NEW YORK (AP) — Relentlessly gloomy reports about the health of the world economy rocked Wall Street on Thursday, stirring more worry about the stalled recovery and sending the stock market to its second-worst decline this year.
The bad economic reports kept piling up: Manufacturing slumped in China. A closely watched unemployment figure jumped to its highest level in nine months. Sales of previously owned homes fell. Then came word of a sharp contraction in Northeast manufacturing, the worst since last August.
Suddenly, the outlook turned so bad that a Goldman Sachs analyst told clients to place bets against the stock market.
“The news has been horrible out there,” said Uri Landesman, president of Platinum Partners. “The U.S. economy is slowing down. And China‘s growth is definitely under question.”
The Dow started sinking after the Philadelphia branch of the Federal Reserve reported a manufacturing slowdown resulting from a steep drop in companies’ orders. Then the losses just accelerated.
Mining and other companies that made basic materials fell hard after prices for commodities such as copper and oil dropped.
Elsewhere, the Labor Department reported that the four-week average of applications for unemployment benefits jumped to the highest level since September. The National Association of Realtors also reported that sales of previously owned homes dropped 1.5 percent in May.

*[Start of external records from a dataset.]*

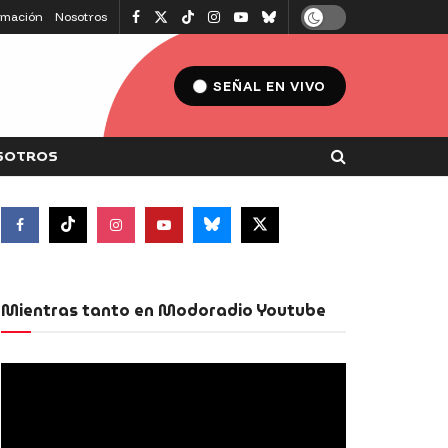
amación
Nosotros
SEÑAL EN VIVO
SOTROS
Mientras tanto en Modoradio Youtube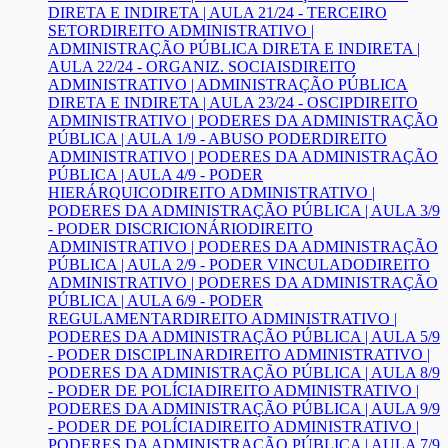
DIRETA E INDIRETA | AULA 21/24 - TERCEIRO
SETOR
DIREITO ADMINISTRATIVO |
ADMINISTRAÇÃO PÚBLICA DIRETA E INDIRETA |
AULA 22/24 - ORGANIZ. SOCIAIS
DIREITO
ADMINISTRATIVO | ADMINISTRAÇÃO PÚBLICA
DIRETA E INDIRETA | AULA 23/24 - OSCIP
DIREITO
ADMINISTRATIVO | PODERES DA ADMINISTRAÇÃO
PÚBLICA | AULA 1/9 - ABUSO PODER
DIREITO
ADMINISTRATIVO | PODERES DA ADMINISTRAÇÃO
PÚBLICA | AULA 4/9 - PODER
HIERÁRQUICO
DIREITO ADMINISTRATIVO |
PODERES DA ADMINISTRAÇÃO PÚBLICA | AULA 3/9
- PODER DISCRICIONÁRIO
DIREITO
ADMINISTRATIVO | PODERES DA ADMINISTRAÇÃO
PÚBLICA | AULA 2/9 - PODER VINCULADO
DIREITO
ADMINISTRATIVO | PODERES DA ADMINISTRAÇÃO
PÚBLICA | AULA 6/9 - PODER
REGULAMENTAR
DIREITO ADMINISTRATIVO |
PODERES DA ADMINISTRAÇÃO PÚBLICA | AULA 5/9
- PODER DISCIPLINAR
DIREITO ADMINISTRATIVO |
PODERES DA ADMINISTRAÇÃO PÚBLICA | AULA 8/9
- PODER DE POLÍCIA
DIREITO ADMINISTRATIVO |
PODERES DA ADMINISTRAÇÃO PÚBLICA | AULA 9/9
- PODER DE POLÍCIA
DIREITO ADMINISTRATIVO |
PODERES DA ADMINISTRAÇÃO PÚBLICA | AULA 7/9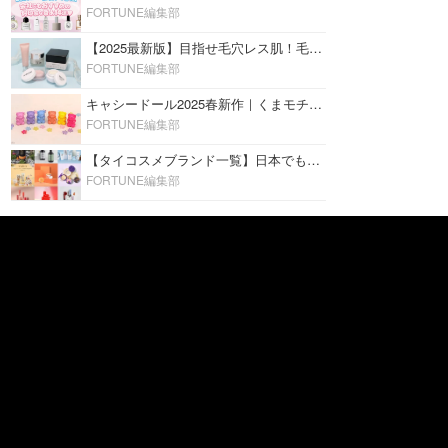
FORTUNE編集部
【2025最新版】目指せ毛穴レス肌！毛穴を埋めて隠す「おすすめ部分用下地＆プライマー」ランキング♡
FORTUNE編集部
キャシードール2025春新作｜くまモチーフのミニリップ「シャイニーベア リップモイスト」をレビュー♡
FORTUNE編集部
【タイコスメブランド一覧】日本でも人気沸騰中の“タイコスメ”ブランド20選！
FORTUNE編集部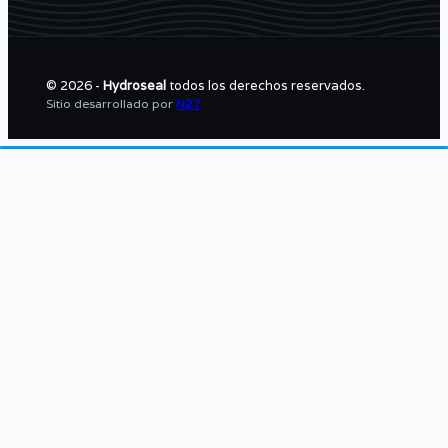
© 2026 -
Hydroseal
todos los derechos reservados.
Sitio desarrollado por
N27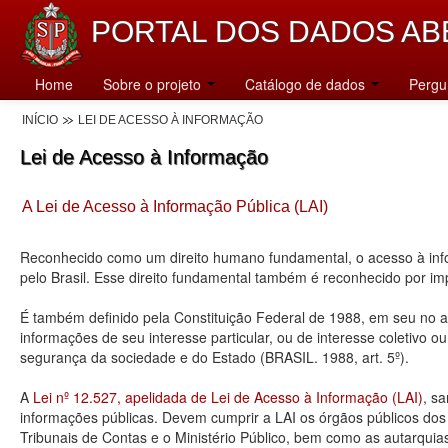
PORTAL DOS DADOS AB
Home
Sobre o projeto
Catálogo de dados
Pergu
INÍCIO
LEI DE ACESSO À INFORMAÇÃO
Lei de Acesso à Informação
A Lei de Acesso à Informação Pública (LAI)
Reconhecido como um direito humano fundamental, o acesso à info
pelo Brasil. Esse direito fundamental também é reconhecido por 
É também definido pela Constituição Federal de 1988, em seu no art
informações de seu interesse particular, ou de interesse coletivo o
segurança da sociedade e do Estado (BRASIL. 1988, art. 5º).
A
Lei nº 12.527, apelidada de Lei de Acesso à Informação (LAI)
, s
informações públicas. Devem cumprir a LAI os órgãos públicos dos tr
Tribunais de Contas e o Ministério Público, bem como as autarquia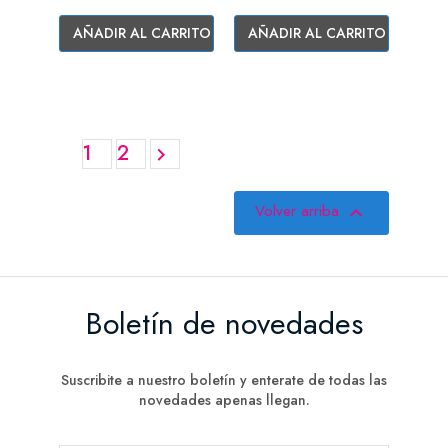
AÑADIR AL CARRITO
AÑADIR AL CARRITO
1
2

Volver arriba

Boletín de novedades
Suscribite a nuestro boletín y enterate de todas las
novedades apenas llegan.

All this unfolded a day after the Federal Reserve slashed its estimates for U.S. economic growth and said it would extend a bond-buying program through the end of the year. The moves disappointed investors who had hoped for bolder steps from the central bank to get the economy going again.

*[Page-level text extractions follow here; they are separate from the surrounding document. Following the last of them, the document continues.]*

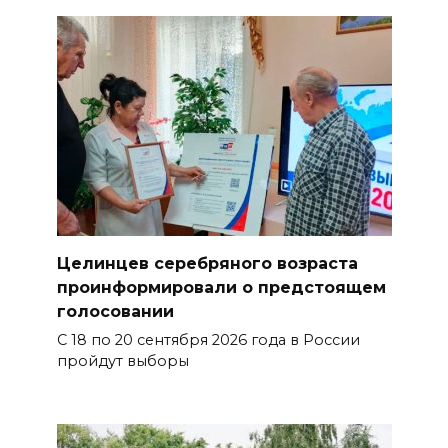
Целинцев серебряного возраста
проинформировали о предстоящем
голосовании
С 18 по 20 сентября 2026 года в России
пройдут выборы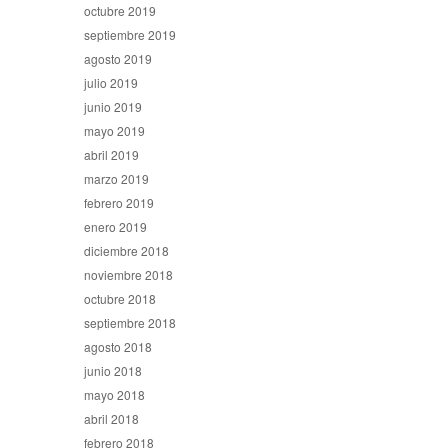
octubre 2019
septiembre 2019
agosto 2019
julio 2019
junio 2019
mayo 2019
abril 2019
marzo 2019
febrero 2019
enero 2019
diciembre 2018
noviembre 2018
octubre 2018
septiembre 2018
agosto 2018
junio 2018
mayo 2018
abril 2018
febrero 2018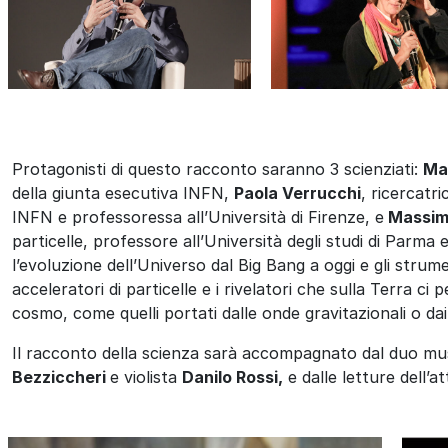
Protagonisti di questo racconto saranno 3 scienziati:
Ma
della giunta esecutiva INFN,
Paola
Verrucchi
,
ricercatri
INFN e
professoressa all’Università di Firenze
,
e
Massimo
particelle, professore all’Università degli studi di Parma
l’evoluzione dell’Universo dal Big Bang a oggi e gli strum
acceleratori di particelle e i rivelatori che sulla Terra ci
cosmo, come quelli portati dalle onde gravitazionali o dai
Il racconto della scienza sarà accompagnato dal duo mu
Bezziccheri
e violista
Danilo Rossi,
e dalle letture dell’a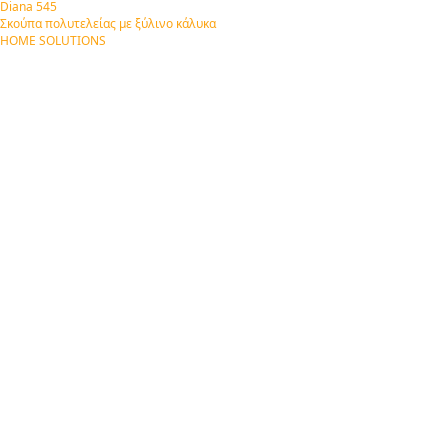
Diana 545
Σκούπα πολυτελείας με ξύλινο κάλυκα
HOME SOLUTIONS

“What’s worse is that things are getting weaker without the Fed coming in,” said Rex Macey, chief investment officer at Wilmington Trust Investment Advisors. “We had a run-up in the market this month because people had been expecting Fed action. Today, the market is giving it back.”

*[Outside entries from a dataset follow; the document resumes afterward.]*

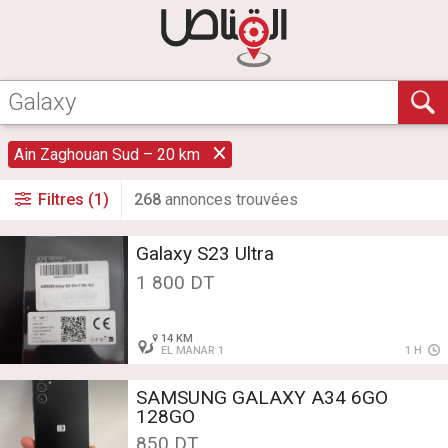
Ain Zaghouan Sud – 20 km
Filtres (1)
268
annonce
s
trouvée
s
Galaxy S23 Ultra
1 800 DT
14 KM
EL MANAR 1
1 H
SAMSUNG GALAXY A34 6GO
128GO
850 DT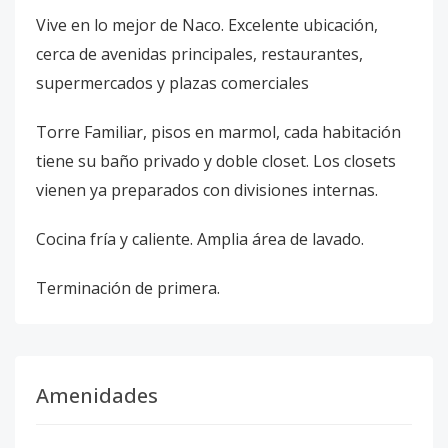
Vive en lo mejor de Naco. Excelente ubicación,
cerca de avenidas principales, restaurantes,
supermercados y plazas comerciales
Torre Familiar, pisos en marmol, cada habitación
tiene su baño privado y doble closet. Los closets
vienen ya preparados con divisiones internas.
Cocina fría y caliente. Amplia área de lavado.
Terminación de primera.
Amenidades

The Dow lost 250.82 points to close at 12,573.57, a drop of 2 percent.
The Standard Poor’s 500 index lost 30.18 points to 1,325.51, a decline of 2.2 percent. The Nasdaq composite fell 71.36 points, 2.4 percent, to 2,859.09. All three indexes lost their gains for the week.
The report on slowing manufacturing in China was troubling since that country has helped drive global economic growth over the past four years. China is a major importer of copper and other basic materials.
A manufacturing survey for countries that use the European currency also showed a contraction. That report, together with the China slowdown, helped sink commodity prices. Copper and platinum fell 2 percent.
The only good news was apparently at the pump. The price of oil fell Thursday to its lowest level in almost nine months — $78.20 a barrel. Gasoline was way down, too, at $3.47 a gallon, 46 cents below its peak in early April. Experts say it could dip to $3.30 by July 4th.
The Philadelphia Fed index pushed Treasury prices up and yields down as traders shifted money into their favorite hiding spots. The yield on the 10-year note slipped to 1.61 percent, down from 1.63 percent late Wednesday.
Material and energy companies, whose fortunes are closely tied to economic swings, led all 10 industry groups within the SP 500 index lower. Just 12 of the 500 companies in the index rose.
In Europe, auditors calculated that Spain’s troubled banks need as much as €62 billion ($78.76 billion). A Bank of Spain official said that scenario was much less than the €100 billion that the 17 countries in the euro currency union said they would provide for Spain’s banking sector.
All day, speculation swirled that some major banks would have their credit ratings downgraded. After the market closed, Moody’s Investors Service lowered the ratings of 15 the world’s largest banks, including Bank of America, JPMorgan Chase and Goldman Sachs, saying their long-term prospects for profitability and growth were dimming.
However, with interest rates already at rock-bottom levels, the downgrades may not affect the cost of funding for the banks that much.
Among stocks making big moves:
— ConAgra Foods, a major food maker whose brands include Hebrew National and Chef Boyardee, gained 2.7 percent. The company’s adjusted earnings and sales topped Wall Street’s expectations. The stock climbed 66 cents to $25.26.
— Bed Bath Beyond plunged 17 percent, the most in the SP 500. The retailer said it expects weaker earnings in the current quarter than analysts expected even though it reported better profits after the market closed Wednesday. Bed Bath Beyond stock lost $12.50 to $61.17.
— Red Hat slumped 6.2 percent. The largest provider of the Linux open-source operating system for computers reported weak figures for deferred revenue. Red Hat’s stock dropped $3.50 to $53.